LOQTORZI CO-PAY SAVINGS SUPPORT PROGRAM TERMS AND CONDITIONS
If your patient would like to enroll in the co-pay program to receive co-pay assistance, you can help enroll them by:
To receive co-pay assistance for drug co-pay costs, the provider, patient, or caregiver must enroll eligible individual within 180 days after the date of service for which the subsidy is sought.
Participating patients, pharmacies, physician offices and hospitals may use Coherus’ patient services web portal or fax completed enrollment forms to 1-877-226-6370 to enroll patients.
Under the LOQTORZI Co-Pay Savings Program, if a patient incurs a co-pay obligation for the cost of LOQTORZI, and meets all eligibility requirements, Coherus may provide co-pay assistance for up to $30,000 per calendar year.
The LOQTORZI Solutions™ Co-Pay Savings Program only covers the cost of the drug. It does not cover costs associated with drug administration.
The program benefits will reset every January 1st. Re-enrollment in the program is required at regular intervals. Patients may participate in the program as long as the patient re-enrolls as required by Coherus BioSciences and continues to meet all of the eligibility requirements for the program during participation in the program. After reaching the maximum benefit for either program, the patient will be responsible for all remaining out-of-pocket expenses. The amount of the program’s benefits cannot exceed the patient’s out-of-pocket expenses for the cost of LOQTORZI.
Patients must have commercial health insurance. Patients with any federal, state or government-funded healthcare coverage such as Medicare, Medicare Advantage, Medicare Part D, Veterans Affairs, Depart of Defense or Tricare are not eligible for the program.
The documentation required for claim submission, which can include, but is not limited to, an Explanation of Benefits (EOB) and claim form (e.g. CMS 1500), must be submitted within 365 days of the date that the primary claim was processed by the patient’s insurance to receive the co-pay savings benefit. Exceptions will not be made for claims submitted more than 365 days.
This co-pay assistance program is offered to, and intended for the sole benefit of, eligible patients and may not be utilized for the benefit of third parties, including, without limitation, third party payers, pharmacy benefit managers, or the agents of either. The program is not available if the costs are eligible to be reimbursed in their entirety by private insurance plans or other programs.
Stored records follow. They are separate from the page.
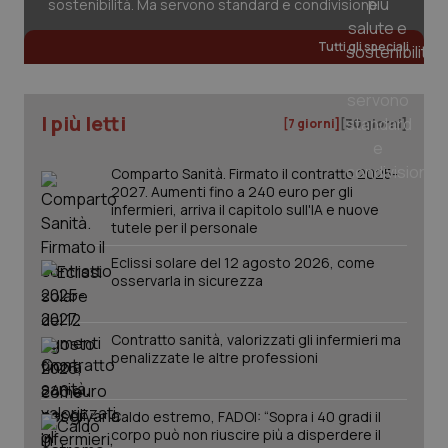
sostenibilità. Ma servono standard e condivisione
Tutti gli speciali
_ga
1 anno
Google LLC
mes
.quotidianosanita.it
I più letti
[7 giorni]
[30 giorni]
Comparto Sanità. Firmato il contratto 2025-
2027. Aumenti fino a 240 euro per gli
infermieri, arriva il capitolo sull'IA e nuove
tutele per il personale
Eclissi solare del 12 agosto 2026, come
osservarla in sicurezza
Contratto sanità, valorizzati gli infermieri ma
penalizzate le altre professioni
Caldo estremo, FADOI: “Sopra i 40 gradi il
corpo può non riuscire più a disperdere il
The program is not available for patients receiving assistance from any other third party, including charitable organizations, if assistance is for the same expenses covered by the program.
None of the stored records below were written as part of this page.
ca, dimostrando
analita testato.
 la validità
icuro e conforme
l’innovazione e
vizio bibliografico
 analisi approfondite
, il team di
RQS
This program is not health insurance or a benefit plan. Patient and provider agree to not seek reimbursement for any or all of the benefit received by the patient through the co-pay savings program. Patient and provider are responsible for reporting receipt of Co-Pay Savings Program benefits to any insurer, health plan, or other third party who pays for reimburses any part of the drug cost, as may be required.
All participants are responsible for reporting the receipt of all program benefits as required by any insurer or by law. The program is only valid in the United States and US Territories and otherwise void where prohibited by law. Program benefits may not be sold, purchased, traded or offered for sale.
The program does not obligate use of any specific product or provider. Healthcare providers may not advertise or otherwise use the programs as a means of promoting their services or Coherus products to patients. Coherus reserves the right to rescind, revoke or amend the program without notice at any time.